Special Reports

Finding Henry V in All Five Boroughs of New York

Zenzi Williams takes on a king and reminds us that “all things are ready, if our mind be so.”

Zenzi Williams stars in the Public Theater's Mobile Unit production of Henry V.
Zenzi Williams stars in the Public Theater's Mobile Unit production of Henry V.
(photo provided by The Public Theater)

Zenzi Williams plays Henry in the Public Theater's Mobile Unit production of Shakespeare's Henry V, a program that offers free productions of a Shakespeare play throughout community centers in all five boroughs of New York. Below, Williams writes about the process of finding her Henry and how every day, with every new audience, she finds him all over again.

When I sat down for my first rehearsal, there was what I knew about Henry and there was the unknown. I came into the room armed with my instincts while leaving the door open to whatever I would find in the rehearsal room. The Henry I've found is a reflection of those instincts, coupled with the brilliance of my castmates, the vision of my director, my research, and ultimately who I meet in each performance space.

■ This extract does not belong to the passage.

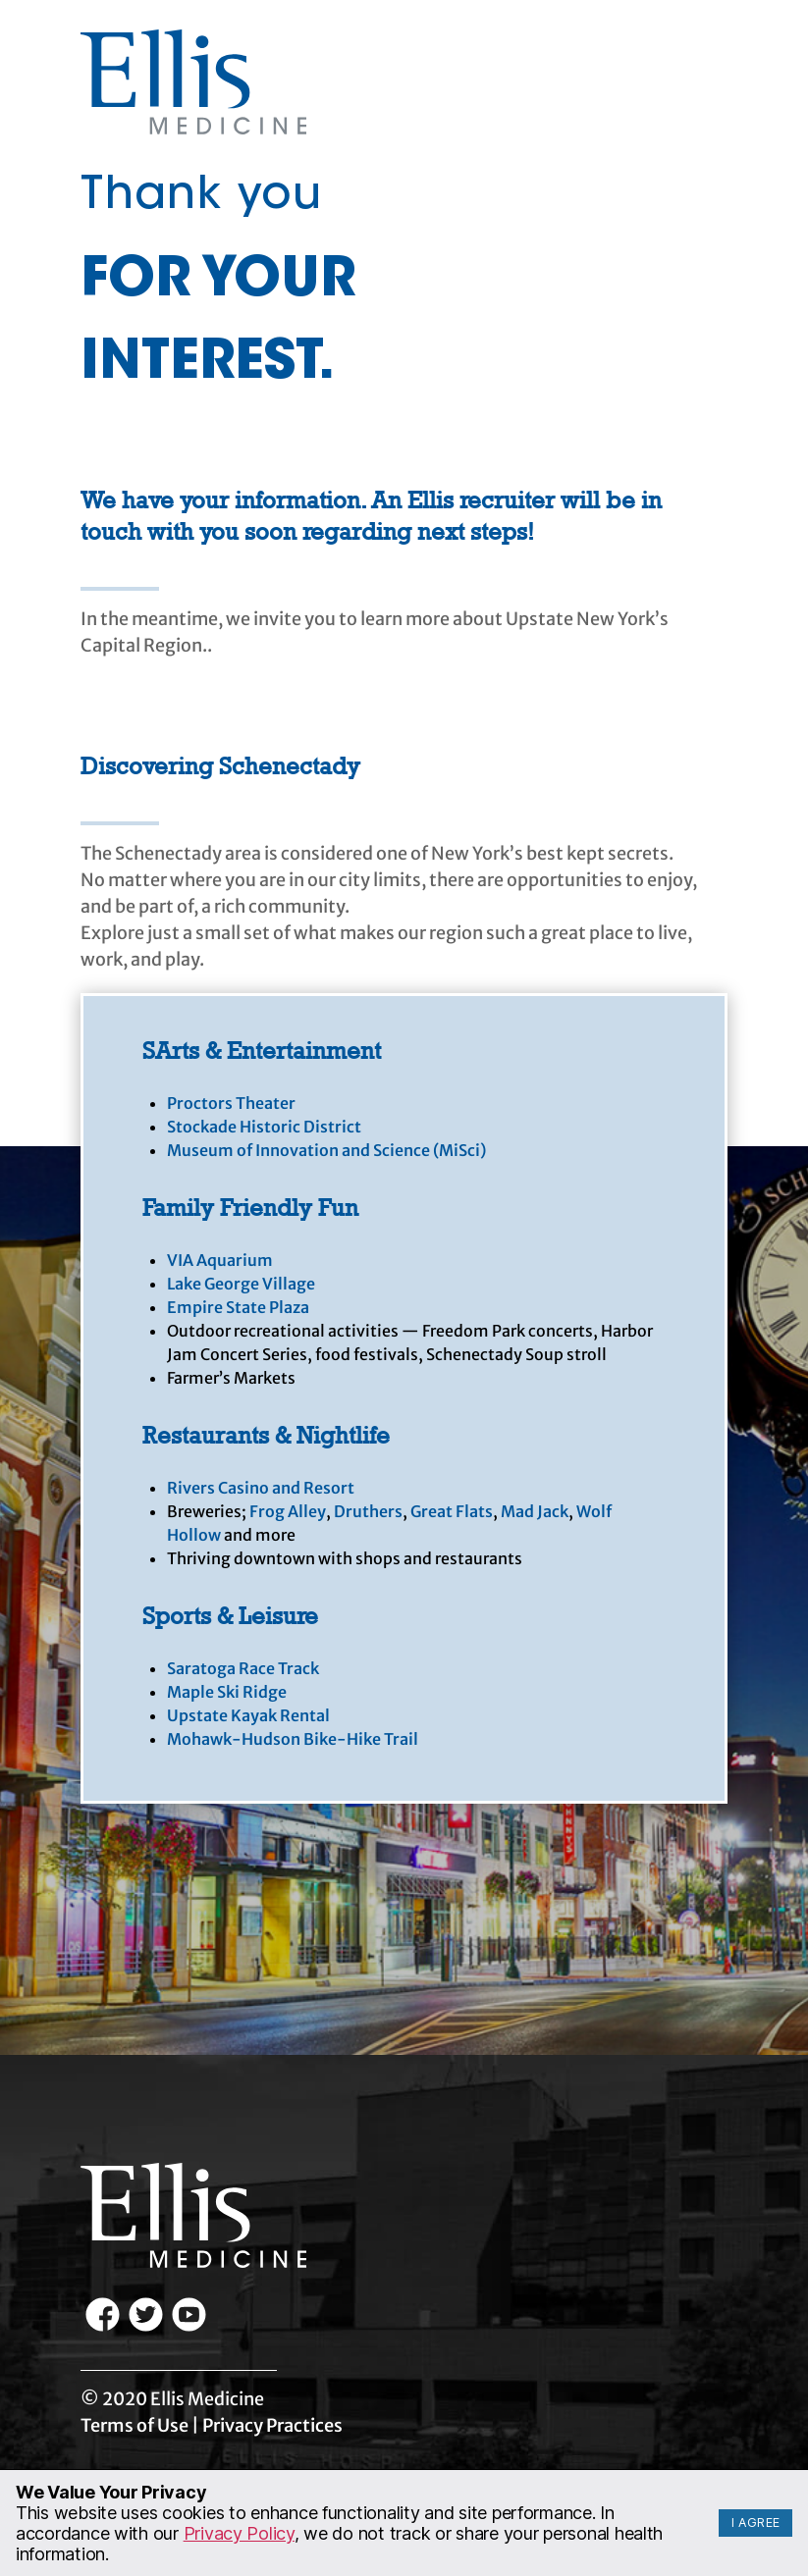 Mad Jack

I walk into performances and I never know what I'll learn about Henry that day. Each audience tells me something different. They will tell me what they like or dislike. They will tell Henry when he's been betrayed and what they think of that betrayal, or when Henry is wrong or right. They hold nothing back, nor should they.

Zenzi Williams as Henry V.
Zenzi Williams as Henry V.
(© Joan Marcus)

When I walk into the room and the carpet is set, the music ends, and my colleagues are ready; I open my eyes and the first lines of the play are spoken. This is where all of my homework, all of my preparation and preconceived notions of what others will think about who is playing Henry V are no longer relevant. It's the moment right before I say my first words that it all disappears and my true focus becomes clear: the people and the story.

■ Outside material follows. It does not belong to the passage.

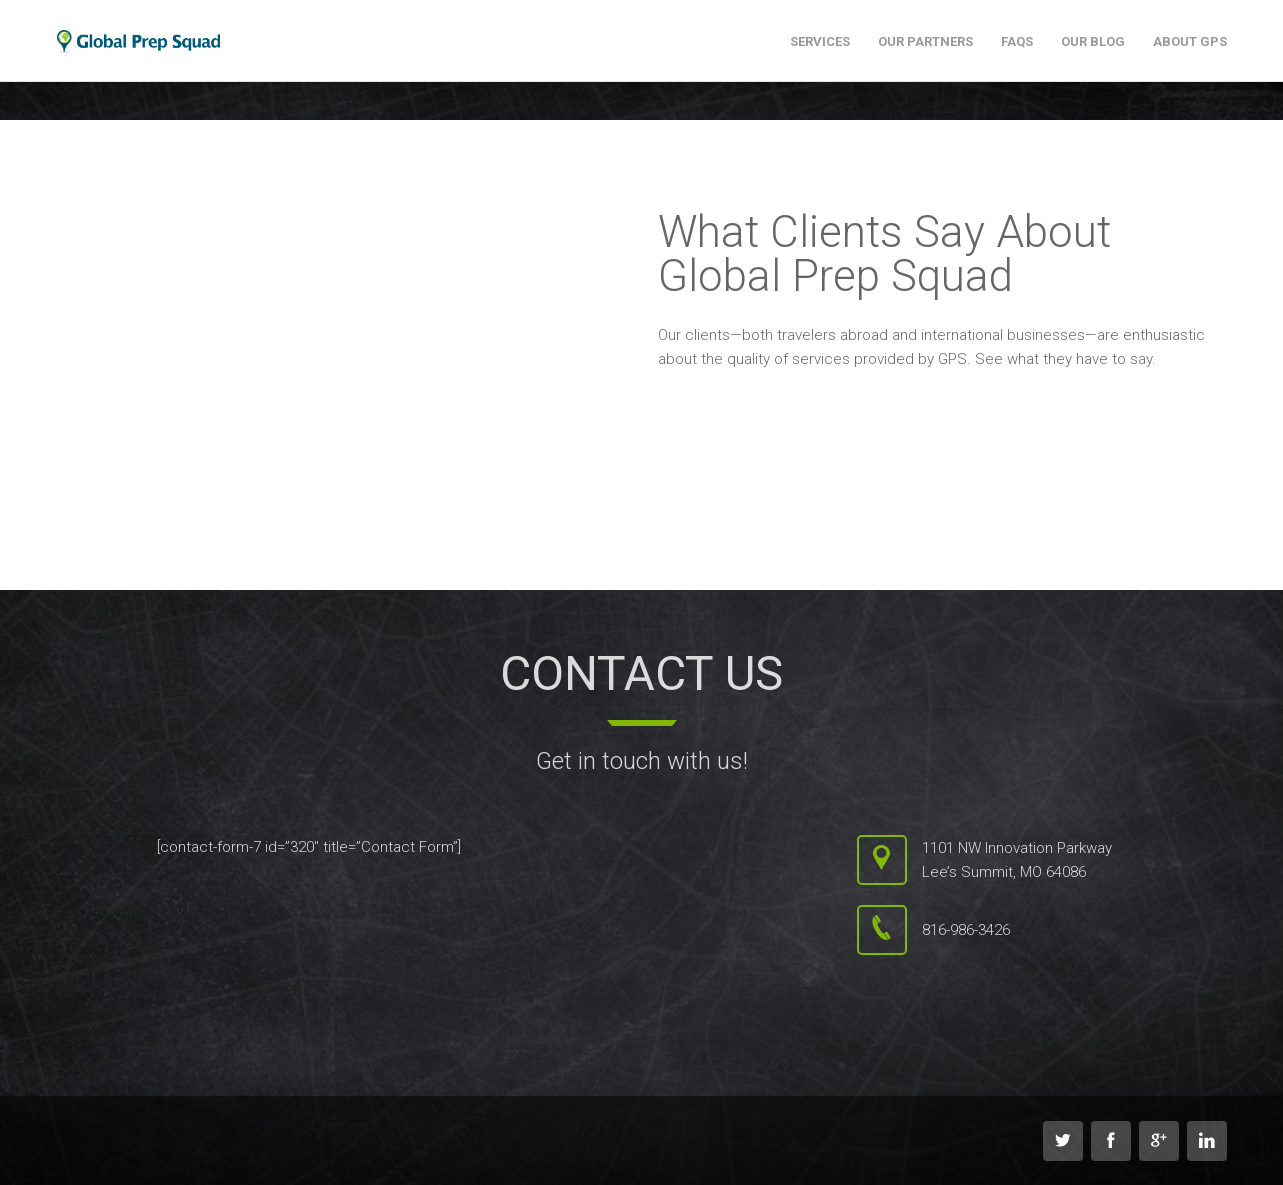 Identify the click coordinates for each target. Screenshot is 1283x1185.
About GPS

I've watched the faces of people in the audience and observed what they react to. Some of the people we are performing for are in their most raw forms — circumstance, family life, controlled or uncontrolled actions that may separate us from one another — but we are all human beings who are ready for art, ready for laughter, for freedom, and for change. Though their situations and circumstances may not be like my own, the moment the world of the play opens, we are all on this ride together. We are all searching for more — for some semblance of peace, even if for a moment.

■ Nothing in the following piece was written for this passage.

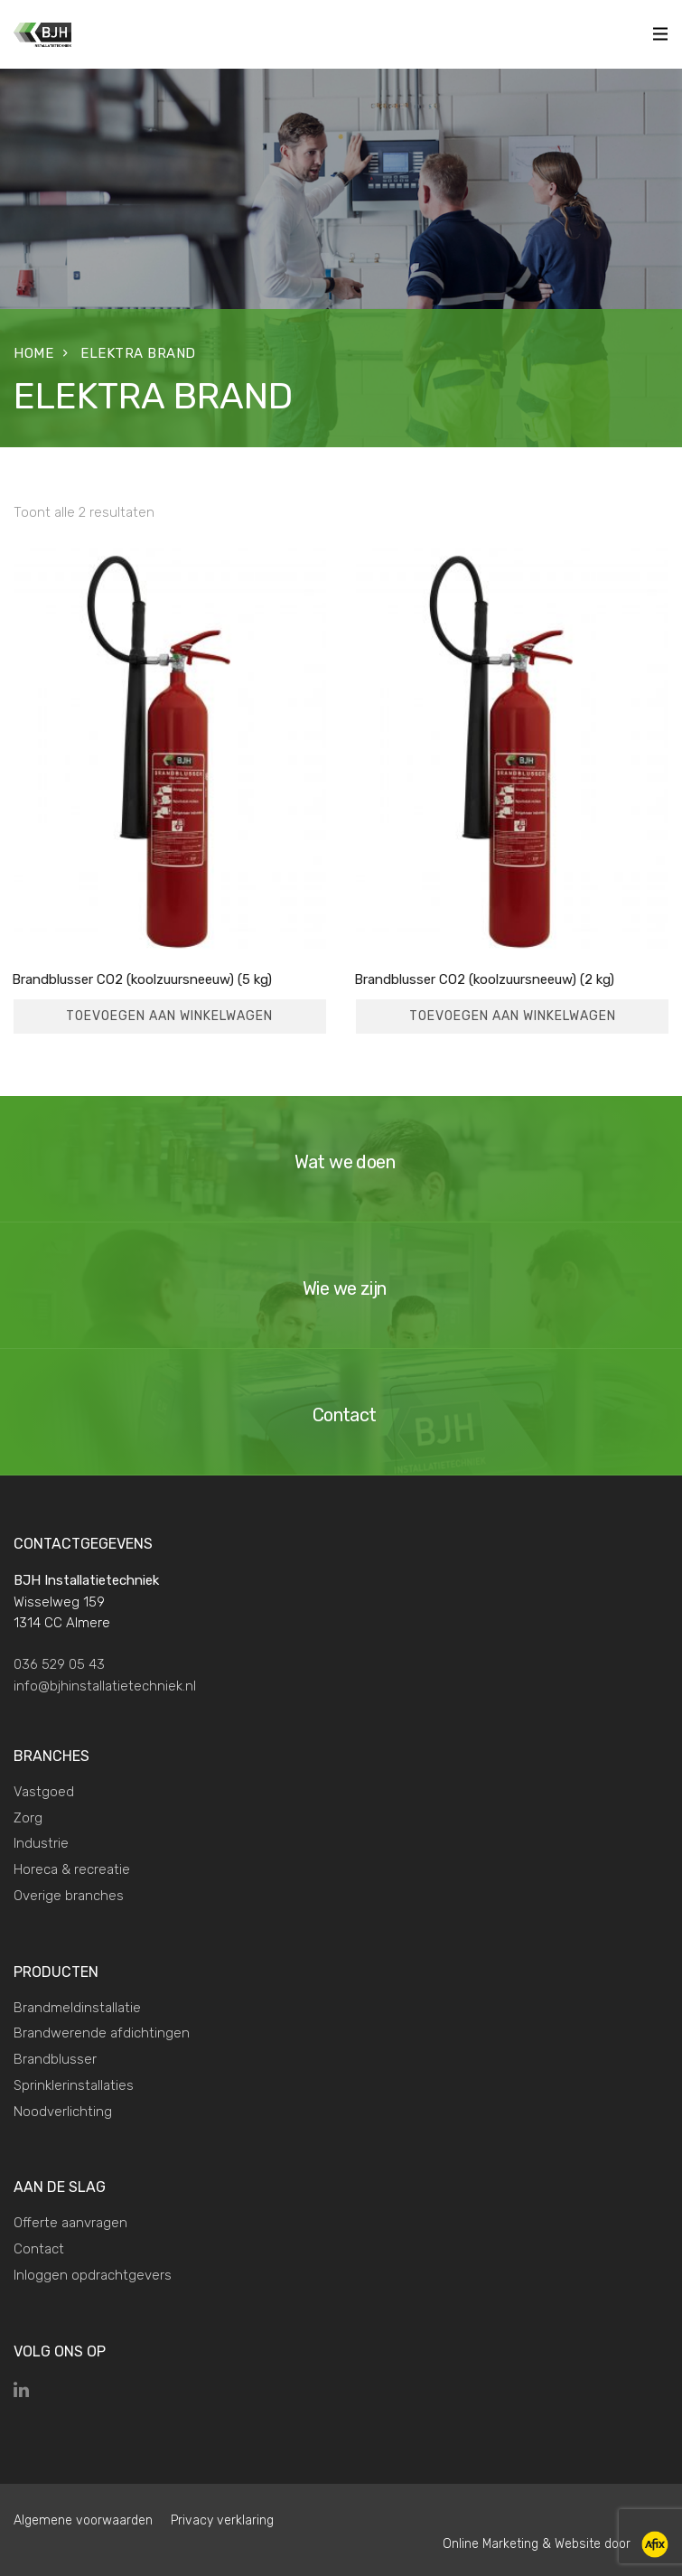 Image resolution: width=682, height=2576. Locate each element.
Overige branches (69, 1896)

This Henry is not done yet. Every day I'm seeing Henry through the eyes of others, and so the process deepens. Henry famously says, "We few, we happy few, we band of brothers, he today that sheds his blood with me shall be my brother." And this is true of what takes place in each community I perform in. We are bonded by this experience.

A scene from Henry V, starring Zenzi Williams.
A scene from Henry V, starring Zenzi Williams.